A Sales Tax That Might Speed Up Your Drive Officials Say 0.25 Percent Extra Can Break Up Gridlock

By Lissau, Russell | Daily Herald (Arlington Heights, IL), February 29, 2004 | Go to article overview

A Sales Tax That Might Speed Up Your Drive Officials Say 0.25 Percent Extra Can Break Up Gridlock


Lissau, Russell, Daily Herald (Arlington Heights, IL)


Byline: Russell Lissau Daily Herald Staff Writer

Gridlock.

Traffic jams.

Tie-ups.

Slowdowns.

Whatever designation you use, road congestion is frequently cited as Lake County's biggest problem. It seems to take forever to drive anywhere here, whether you're headed to the local supermarket, your job or anywhere.

Heck, some days, if you plan to visit Six Flags Great America or Westfield Shoppingtown Hawthorn, you might as well pack a lunch for all the time it'll take you to get to either place.

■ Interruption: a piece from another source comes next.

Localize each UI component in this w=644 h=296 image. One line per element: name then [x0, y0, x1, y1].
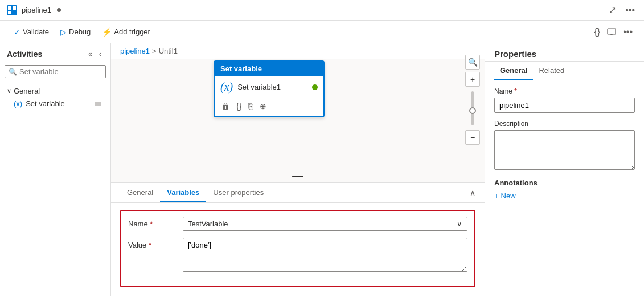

Lake County leaders say they've finally got an answer: a new sales tax that could raise $15 million a year for roadwork to ease traffic congestion.

All they need to get it to work is for voters on March 16 to approve a quarter-percent sales tax.

But will it really make a difference? Could $15 million a year actually give Lake County's traffic nightmare a happily-ever-after ending?

Absolutely, proponents say. And assuming voters give them the go-ahead, they know just how to get the job done, whether it's through traditional funding efforts or by using the money to contribute to federally or state-funded endeavors that otherwise would be unaffordable for the county.

"Everybody drives, and everybody has an intersection that is a thorn in their side as they drive through," County Administrator Barry Burton said. "If we're able to do (some) of those ... it will have a significant impact."

Road usage is up

As Lake County's population has swelled, so has the use of its roads. An estimated 644,000 people lived here as of 2000, up 28 percent from a decade earlier. During that time, the annual number of miles motorists drove on county-owned roads increased from about 658 million to nearly 1.1 billion, according to county transportation division statistics.

Unfortunately for local motorists, improvements to those roads haven't kept pace, and that's why, officials say, you get stuck in traffic jams.

"You have hundreds of thousands of more people driving on the same roads," county board Chairwoman Suzi Schmidt said. "And more people are going to cause more congestion."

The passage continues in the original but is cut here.